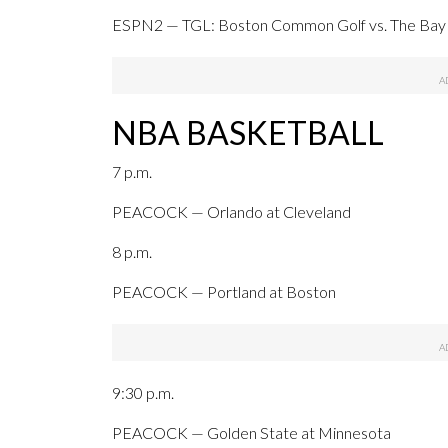
ESPN2 — TGL: Boston Common Golf vs. The Bay 
NBA BASKETBALL
7 p.m.
PEACOCK — Orlando at Cleveland
8 p.m.
PEACOCK — Portland at Boston
9:30 p.m.
PEACOCK — Golden State at Minnesota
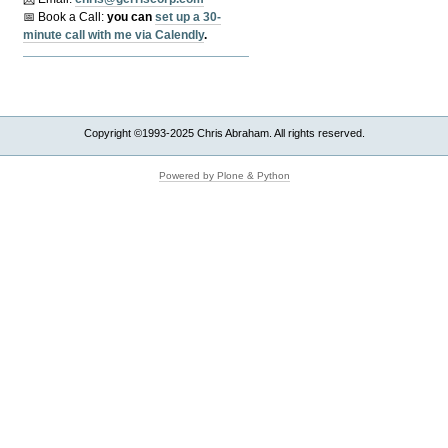
📅 Book a Call:
y
ou can
set up a 30-
minute call with me via Calendly
.
Copyright ©1993-2025 Chris Abraham. All rights reserved.
Powered by Plone & Python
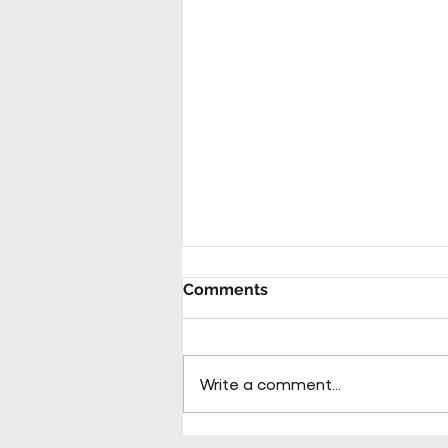
Comments
Write a comment...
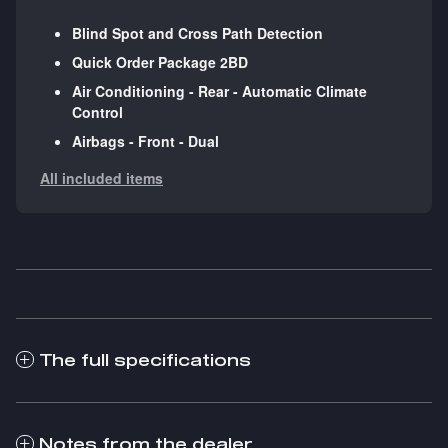
Blind Spot and Cross Path Detection
Quick Order Package 2BD
Air Conditioning - Rear - Automatic Climate
Control
Airbags - Front - Dual
All included items
The full specifications
Notes from the dealer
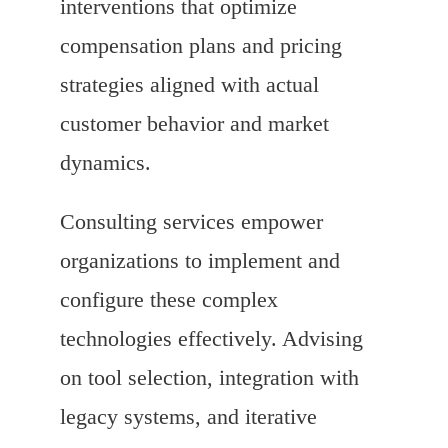
interventions that optimize
compensation plans and pricing
strategies aligned with actual
customer behavior and market
dynamics.
Consulting services empower
organizations to implement and
configure these complex
technologies effectively. Advising
on tool selection, integration with
legacy systems, and iterative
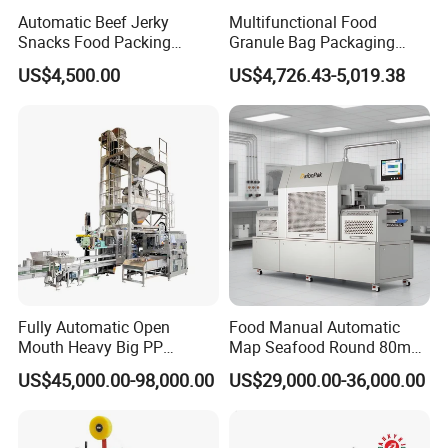
Automatic Beef Jerky
Multifunctional Food
Snacks Food Packing
Granule Bag Packaging
Machine Coffee Tea Powder
Machine for Packaging Tea,
US$4,500.00
US$4,726.43-5,019.38
Granule Stand up Pouch
Biscuits, Grains, Flour, Salt,
Machine Jam Sauce Filling
Coffee, and Sugar
Flour Spice Chips Doypack
Packing Machine
Details parts view
Fully Automatic Open
Food Manual Automatic
Dimension
Mouth Heavy Big PP
Map Seafood Round 80mm
Woven/Kraft Paper Bag
Tray Sealer Machine
US$45,000.00-98,000.00
US$29,000.00-36,000.00
Bagging Packing Packaging
Practical Efficient Durable
Line Packaging Machine for
Safe Versatile Professional
10kg/25 Kg/50kg Rice/Pet
Reliable Compact Easy-Use
Food/Sugar/Salt/Bean
Tray Sealer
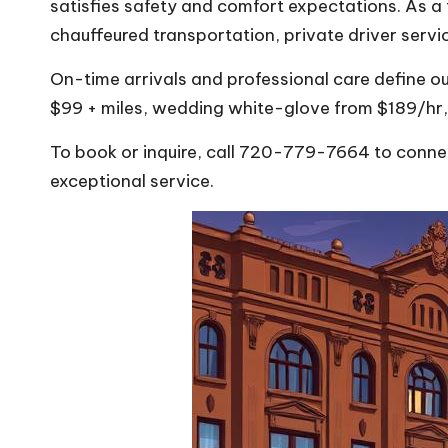
satisfies safety and comfort expectations. As a 
chauffeured transportation, private driver serv
On-time arrivals and professional care define ou
$99 + miles, wedding white-glove from $189/hr,
To book or inquire, call 720-779-7664 to connect
exceptional service.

ASSIGNMENT: The data is to be restated word for word, with any pictures set aside.

RESPONSE FOR THIS EXERCISE:
ESPN2 — TGL: Boston Common Golf vs. The Bay 
NBA BASKETBALL
7 p.m.
PEACOCK — Orlando at Cleveland
8 p.m.
PEACOCK — Portland at Boston
9:30 p.m.
PEACOCK — Golden State at Minnesota
📅 Book a Call:
y
ou can
set up a 30-
minute call with me via Calendly
.
Copyright ©1993-2025 Chris Abraham. All rights reserved.
Powered by Plone & Python
Comments
Write a comment...
Blind Spot and Cross Path Detection
Quick Order Package 2BD
Air Conditioning - Rear - Automatic Climate
Control
Airbags - Front - Dual
All included items
The full specifications
Notes from the dealer
interventions that optimize
compensation plans and pricing
strategies aligned with actual
customer behavior and market
dynamics.
Consulting services empower
organizations to implement and
configure these complex
technologies effectively. Advising
on tool selection, integration with
legacy systems, and iterative
Automatic Beef Jerky
Multifunctional Food
Snacks Food Packing
Granule Bag Packaging
Machine Coffee Tea Powder
Machine for Packaging Tea,
US$4,500.00
US$4,726.43-5,019.38
Granule Stand up Pouch
Biscuits, Grains, Flour, Salt,
Machine Jam Sauce Filling
Coffee, and Sugar
Flour Spice Chips Doypack
Packing Machine
Details parts view
Fully Automatic Open
Food Manual Automatic
Dimension
Mouth Heavy Big PP
Map Seafood Round 80mm
Woven/Kraft Paper Bag
Tray Sealer Machine
US$45,000.00-98,000.00
US$29,000.00-36,000.00
Bagging Packing Packaging
Practical Efficient Durable
Line Packaging Machine for
Safe Versatile Professional
10kg/25 Kg/50kg Rice/Pet
Reliable Compact Easy-Use
Food/Sugar/Salt/Bean
Tray Sealer
satisfies safety and comfort expectations. As a 
chauffeured transportation, private driver serv
On-time arrivals and professional care define ou
$99 + miles, wedding white-glove from $189/hr,
To book or inquire, call 720-779-7664 to connect
exceptional service.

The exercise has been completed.